Steve Lamacq concludes the Friday edition of his BBC Radio Six drivetime programme with a “free for all.” Listeners are invited to request whatever song they choose.
The selections are sometimes very random, it is an hour when records that would never be otherwise heard on the station are given airtime. Generally, the music is “good,” if not the sort of material that the station’s listeners would generally play themselves, but there are moments when requests of a hint of the mischievous about them, as if they had been chosen because of their capacity to annoy or provoke.
Yesterday, it was the last programme of the year and the invitation to the audience was to send in requests for the last song of the night that had regularly been played at the clubs or discos they attended.
”Ah,” I thought, “this will settle the discussion I had with my friend Philip more than ten years ago.”
We had been at a pub in Bray, Co Wicklow when he had asked whether in Somerset we had Frank Sinatra’s New York, New York at the end of the night.
”No,” I had said, “we had Jeff Beck’s Hi Ho, silver lining.”

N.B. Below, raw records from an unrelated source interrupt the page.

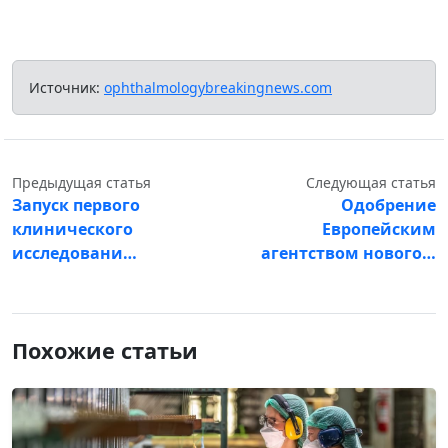
Источник:
ophthalmologybreakingnews.com
Предыдущая статья
Следующая статья
Запуск первого
Одобрение
клинического
Европейским
исследовани…
агентством нового…
Похожие статьи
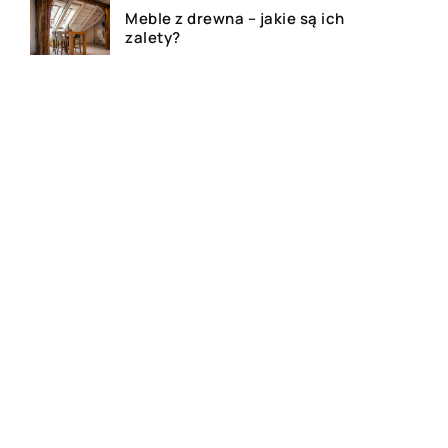
Meble z drewna – jakie są ich
zalety?
Jakie produkty są wytwarzane
z grzybów?
Dom, mieszkanie czy działa –
agencja nieruchomości
pomoże!
Deski tarasowe – ile kosztują i
jakie wybrać na taras?
Najlepsze kosmetyki do skóry
atopowej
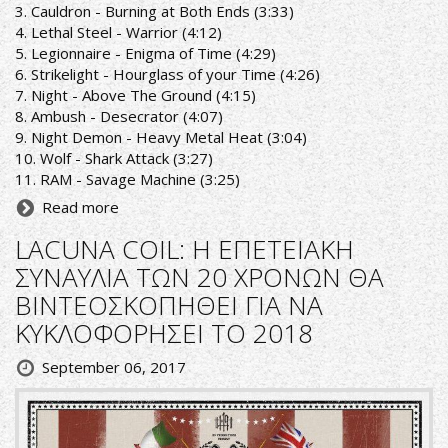
3. Cauldron - Burning at Both Ends (3:33)
4. Lethal Steel - Warrior (4:12)
5. Legionnaire - Enigma of Time (4:29)
6. Strikelight - Hourglass of your Time (4:26)
7. Night - Above The Ground (4:15)
8. Ambush - Desecrator (4:07)
9. Night Demon - Heavy Metal Heat (3:04)
10. Wolf - Shark Attack (3:27)
11. RAM - Savage Machine (3:25)
Read more
LACUNA COIL: Η ΕΠΕΤΕΙΑΚΗ
ΣΥΝΑΥΛΙΑ ΤΩΝ 20 ΧΡΟΝΩΝ ΘΑ
ΒΙΝΤΕΟΣΚΟΠΗΘΕΙ ΓΙΑ ΝΑ
ΚΥΚΛΟΦΟΡΗΣΕΙ ΤΟ 2018
September 06, 2017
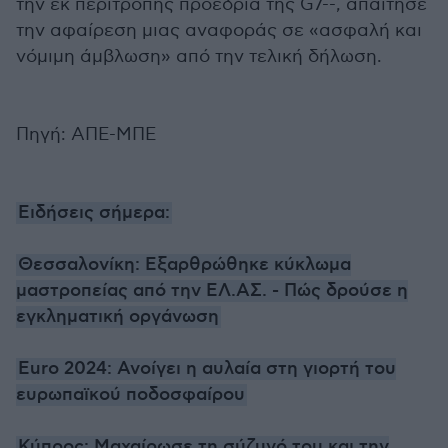
την εκ περιτροπής προεδρία της G7--, απαίτησε
την αφαίρεση μιας αναφοράς σε «ασφαλή και
νόμιμη άμβλωση» από την τελική δήλωση.
Πηγή: ΑΠΕ-ΜΠΕ
Ειδήσεις σήμερα:
Θεσσαλονίκη: Εξαρθρώθηκε κύκλωμα
μαστροπείας από την ΕΛ.ΑΣ. - Πώς δρούσε η
εγκληματική οργάνωση
Euro 2024: Ανοίγει η αυλαία στη γιορτή του
ευρωπαϊκού ποδοσφαίρου
Κύπρος: Μαχαίρωσε τη σύζυγό του και την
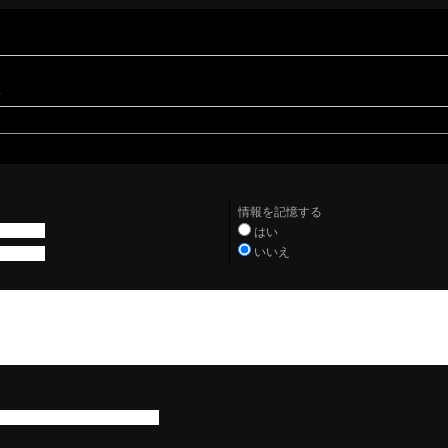
。
情報を記憶する
はい
いいえ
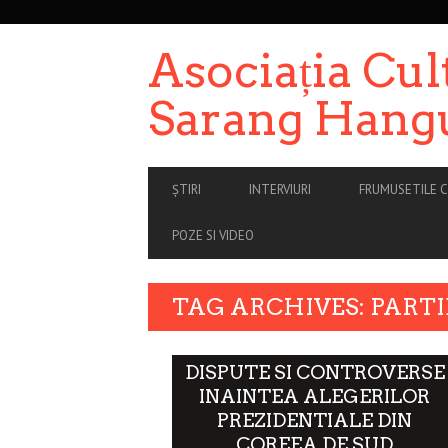
SECONDARY
NAVIGATION
Asociația Cul
Sarang Hang
PRIMARY
ȘTIRI
INTERVIURI
FRUMUSETILE C
NAVIGATION
POZE SI VIDEO
TAG ARCHIVES: PART
DISPUTE SI CONTROVERSE
INAINTEA ALEGERILOR
PREZIDENTIALE DIN
COREEA DE SUD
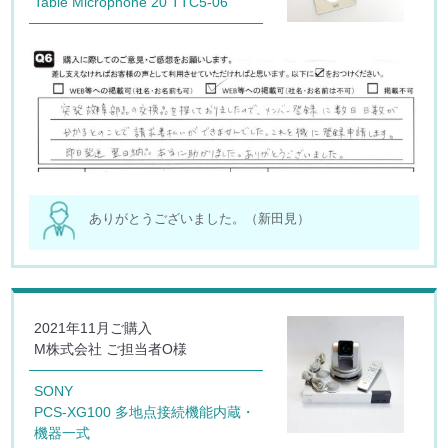
Table Microphone 20 TTC5-06
ありがとうございました。（新田見）
2021年11月ご購入
M株式会社 ご担当者O様
SONY
PCS-XG100 多地点接続機能内蔵・
機器一式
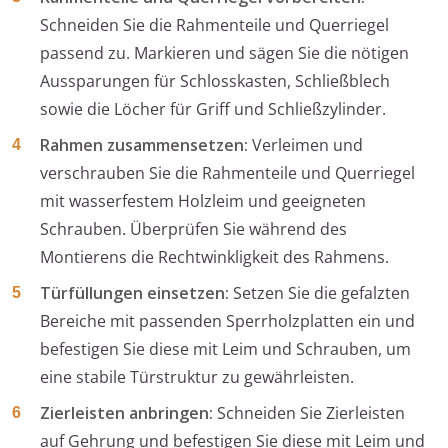
Schneiden Sie die Rahmenteile und Querriegel
passend zu. Markieren und sägen Sie die nötigen
Aussparungen für Schlosskasten, Schließblech
sowie die Löcher für Griff und Schließzylinder.
Rahmen zusammensetzen:
Verleimen und
verschrauben Sie die Rahmenteile und Querriegel
mit wasserfestem Holzleim und geeigneten
Schrauben. Überprüfen Sie während des
Montierens die Rechtwinkligkeit des Rahmens.
Türfüllungen einsetzen:
Setzen Sie die gefalzten
Bereiche mit passenden Sperrholzplatten ein und
befestigen Sie diese mit Leim und Schrauben, um
eine stabile Türstruktur zu gewährleisten.
Zierleisten anbringen:
Schneiden Sie Zierleisten
auf Gehrung und befestigen Sie diese mit Leim und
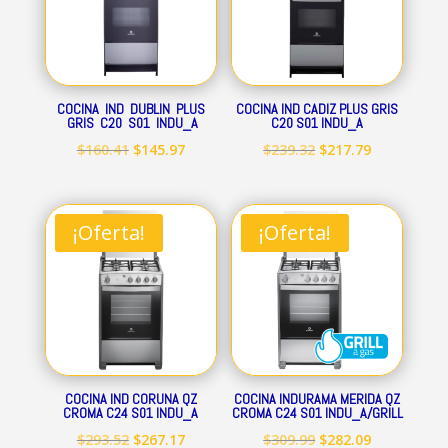
COCINA IND DUBLIN PLUS
COCINA IND CADIZ PLUS GRIS
GRIS C20 S01 INDU_A
C20 S01 INDU_A
El
El
El
El
$
160.41
$
145.97
$
239.32
$
217.79
precio
precio
precio
precio
original
actual
original
actual
era:
es:
era:
es:
¡Oferta!
¡Oferta!
$160.41.
$145.97.
$239.32.
$217.79.
COCINA IND CORUNA QZ
COCINA INDURAMA MERIDA QZ
CROMA C24 S01 INDU_A
CROMA C24 S01 INDU_A/GRILL
El
El
El
El
$
293.52
$
267.17
$
309.99
$
282.09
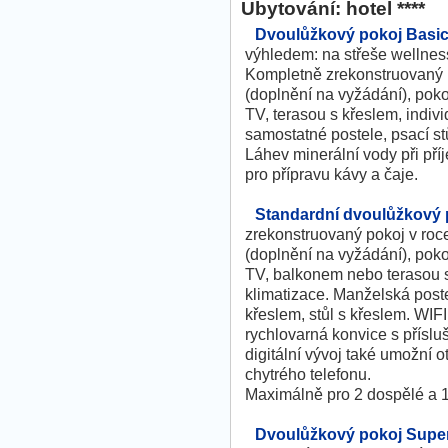
Ubytování: hotel ****
Dvoulůžkový pokoj Basi
výhledem: na střeše wellnes
Kompletně zrekonstruovaný 
(doplnění na vyžádání), poko
TV, terasou s křeslem, indiv
samostatné postele, psací st
Láhev minerální vody při pří
pro přípravu kávy a čaje.
Standardní dvoulůžkový 
zrekonstruovaný pokoj v ro
(doplnění na vyžádání), poko
TV, balkonem nebo terasou s
klimatizace. Manželská poste
křeslem, stůl s křeslem. WIF
rychlovarná konvice s příslu
digitální vývoj také umožní o
chytrého telefonu.
Maximálně pro 2 dospělé a 1 
Dvoulůžkový pokoj Super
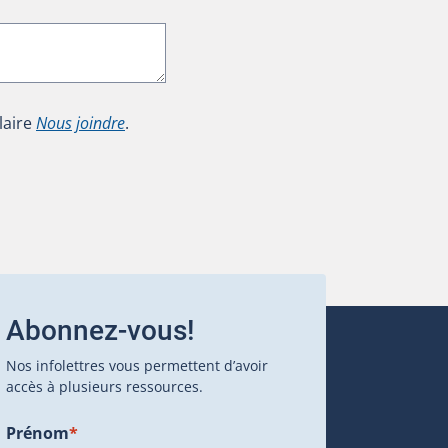
laire
Nous joindre
.
Abonnez-vous!
Nos infolettres vous permettent d’avoir
accès à plusieurs ressources.
Prénom
*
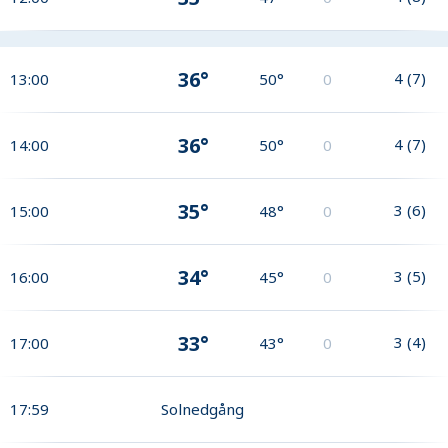
36°
4
(
7
)
13:00
50°
0
36°
4
(
7
)
14:00
50°
0
35°
3
(
6
)
15:00
48°
0
34°
3
(
5
)
16:00
45°
0
33°
3
(
4
)
17:00
43°
0
17:59
Solnedgång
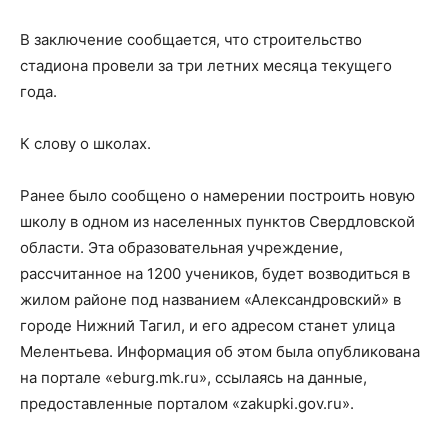
В заключение сообщается, что строительство
стадиона провели за три летних месяца текущего
года.
К слову о школах.
Ранее было сообщено о намерении построить новую
школу в одном из населенных пунктов Свердловской
области. Эта образовательная учреждение,
рассчитанное на 1200 учеников, будет возводиться в
жилом районе под названием «Александровский» в
городе Нижний Тагил, и его адресом станет улица
Мелентьева. Информация об этом была опубликована
на портале «eburg.mk.ru», ссылаясь на данные,
предоставленные порталом «zakupki.gov.ru».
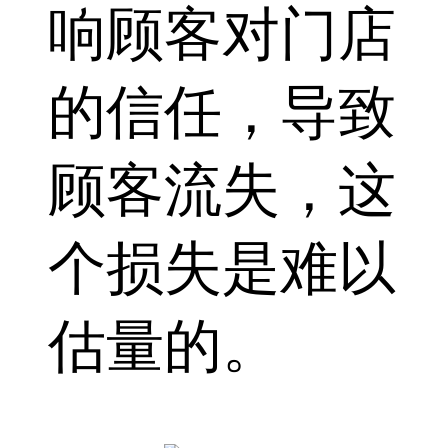
响顾客对门店
的信任，导致
顾客流失，这
个损失是难以
估量的。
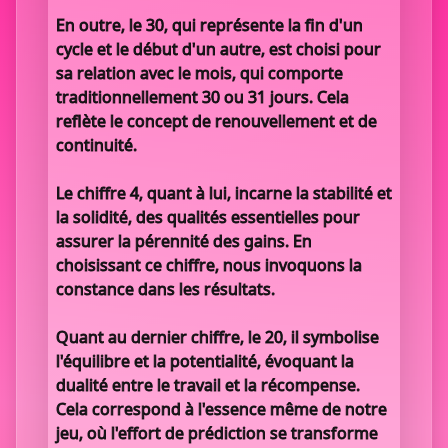
En outre, le 30, qui représente la fin d'un
cycle et le début d'un autre, est choisi pour
sa relation avec le mois, qui comporte
traditionnellement 30 ou 31 jours. Cela
reflète le concept de renouvellement et de
continuité.
Le chiffre 4, quant à lui, incarne la stabilité et
la solidité, des qualités essentielles pour
assurer la pérennité des gains. En
choisissant ce chiffre, nous invoquons la
constance dans les résultats.
Quant au dernier chiffre, le 20, il symbolise
l'équilibre et la potentialité, évoquant la
dualité entre le travail et la récompense.
Cela correspond à l'essence même de notre
jeu, où l'effort de prédiction se transforme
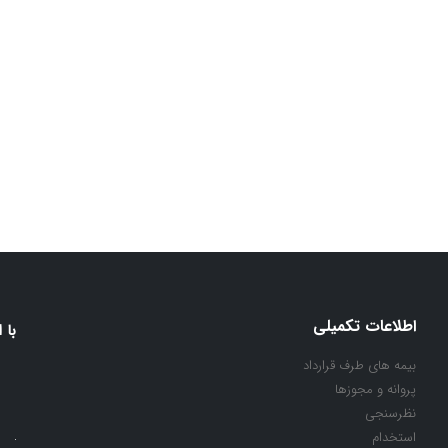
اطلاعات تکمیلی
با 
بیمه های طرف قرارداد
پروانه و مجوزها
نظرسنجی
استخدام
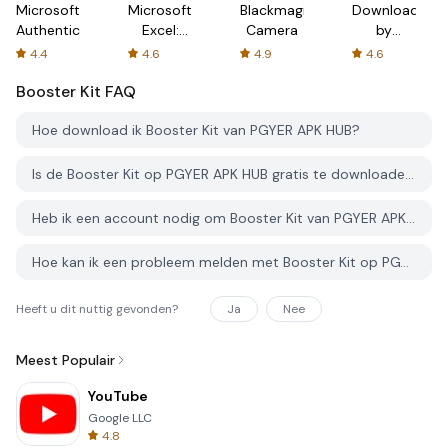
Microsoft
Microsoft
Blackmagic
Downloader
Authenticator
Excel:
Camera
by
Spreadsheets
AFTVnews
4.4
4.6
4.9
4.6
Booster Kit
FAQ
Hoe download ik Booster Kit van PGYER APK HUB?
Is de Booster Kit op PGYER APK HUB gratis te downloaden?
Heb ik een account nodig om Booster Kit van PGYER APK HUB te downloaden?
Hoe kan ik een probleem melden met Booster Kit op PGYER APK HUB?
Heeft u dit nuttig gevonden?
Ja
Nee
Meest Populair
YouTube
Google LLC
4.8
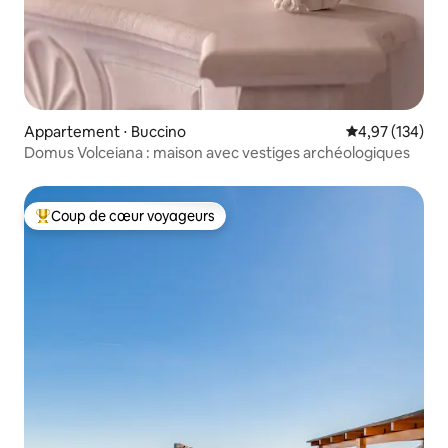
Appartement ⋅ Buccino
Évaluation moy
4,97 (134)
Domus Volceiana : maison avec vestiges archéologiques
Coup de cœur voyageurs
Coups de cœur voyageurs les plus appréciés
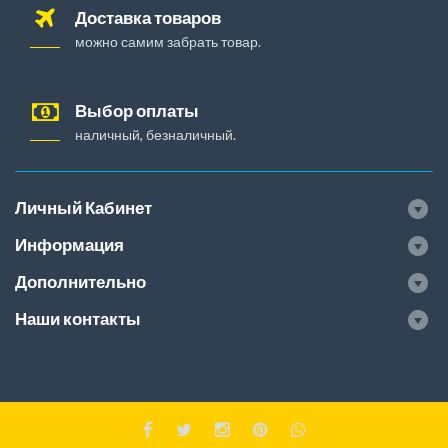
Доставка товаров
можно самим забрать товар.
Выбор оплаты
наличный, безналичный.
Личный Кабинет
Информация
Дополнительно
Наши контакты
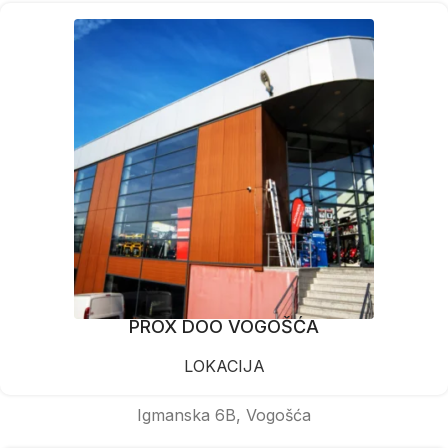
PROX DOO VOGOŠĆA
LOKACIJA
Igmanska 6B, Vogošća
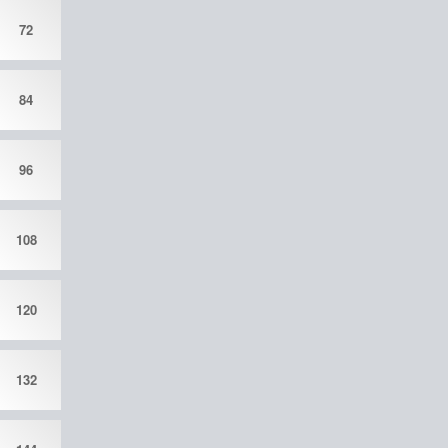
72
84
96
108
120
132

Steve Lamacq was about a quarter of the way through the hour, when Jeff Beck got an airing. Clearly there were nights other than Strode College discos when he had played. “I remembered correctly,” I thought, “Jeff Beck really did round off the evening.
A few tracks later, it was the turn of Frank Sinatra. There were obviously people in England who shared similar tastes with the people from the Irish Midland town of Roscommon among whom Philip had grown up.
Very different they may have been, but both songs were an upbeat way of ending the night. Sinatra inspired people to imagine living in a place very different from the one in which they lived. Perhaps a popular aspiration in the Roscommon of the 1970s.
In Somerset, people may have been less inclined to want to move away, but would have been equally regretful that their evening was coming to an end, so the liveliness of Jeff Beck’s song, and the raucous dancing that would accompany it, would always lift the spirits.
Among the other songs played was The Bucket of Water Song from Tiswas. A listener said it was always played at the end of youth club discos, and would lead to water fights that would bring a two week suspension from the club.
The most unlikely of the choices played seemed to be Will You? It is a plaintive cry from the heart from Hazel O’Connor’s 1980 film Breaking Glass. Forty years after I first heard it, it still has a raw power, the saxophone solo mining a deep vein of emotions. At a disco, it is a song with a rhythm more appropriate for the slow set, but with lyrics that seem far from the cheeriness of a disco night.
The programme prompted a feeling of reassurance. Out there, there were people who shared both my memories and my taste.